The billionaires referred to are the large investment institutions and the high net worth individuals that took bonds in the Irish banks.
The argument is that they were paid interest for the bonds, in return for risk (thats how investment usually works, the reward is in return for the risk).
The banks became insolvent (partly due to the global banking crisis, partly due to irresponsible behaviour, partly due to the low EU rate of interest (which suited the larger economies) providing cheap credit).
The comment in the summary is referring to the fact that the bonds of the investors, who took the risk, are being guaranteed by the Irish state.
Supposedly to avert a banking crisis, due to the systemic importance of the banks.
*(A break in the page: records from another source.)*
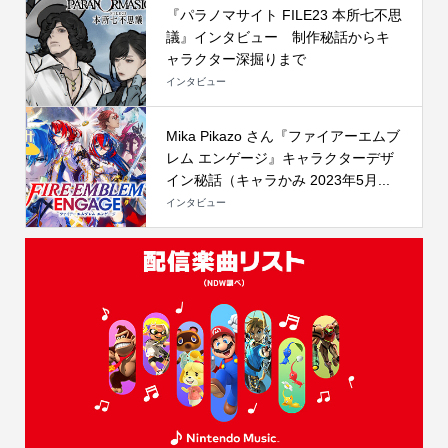
『パラノマサイト FILE23 本所七不思
議』インタビュー 制作秘話からキ
ャラクター深掘りまで
インタビュー
Mika Pikazo さん『ファイアーエムブ
レム エンゲージ』キャラクターデザ
イン秘話（キャラかみ 2023年5月...
インタビュー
Only we seem to have gotten a banking crisis anyway; which has made the billions poured into the banks seem like a bad use of money...
As such, the losses of the bondholders (the 'billionaires' of the summary) are being socialised.
This is what pisses people off.
Irish people are very pro enterprise, pro business, and pro building shit.
That's why so many companies invest here. We have a low rate of corporation tax, true, which is a big part of things; but we've also got a creative culture, and its a good business environment here.
People like to have the craic; but they also like to work hard, and have a healthy disrespect for authority that helps them innovate.
Now, sure, there is social welfare for the poor, and free health care, which maybe you are referring to.
And its probably a little on the high side, these days.
But Ireland doesn't have a culture of entitlement. The history of the people of Ireland is not one of entitlement, and its not in our psyche.
Sure, some of the kids in the boom recently may be a little entitled - but thats because of the free money they had, not because of the welfare state.
If anything, there isn't enough entitlement in Ireland. We didn't really know what to do with the money because it was the first time we ever had it; people couldn't believe how good it was, couldn't believe it could last, and that economic prosperity could come to us... ...and so didn't ask enough questions about whether it was being managed right, whether the politicians were properly serving us etc.
And as regards the parts of a welfare state we have being so bad...
Well, I remember spending a summer in Boston. Lived in cambridge, beside Harvard, MIT.
I'll never forget walking past a really awful looking woman, sitting on harvard square. She was clearly pregnant and had a sign saying 'please help, pregnant with AIDS'. And she looked it.
I've worked in the valley too - great tech culture, great enterprise culture. But walking around palo alto, past the homeless crazy guys on the street, asking for money, with nowhere to go...
Well, no, Irelands not perfect; but there's aspects of a welfare state I'll take over the 'fsck the poor' attitude any day.
Don't believe the false dichotomy - you can have a great culture of enterprise, without stepping over broken people on the way to work.
If we can figure some way out of the bank bailout here, maybe we'll get there yet.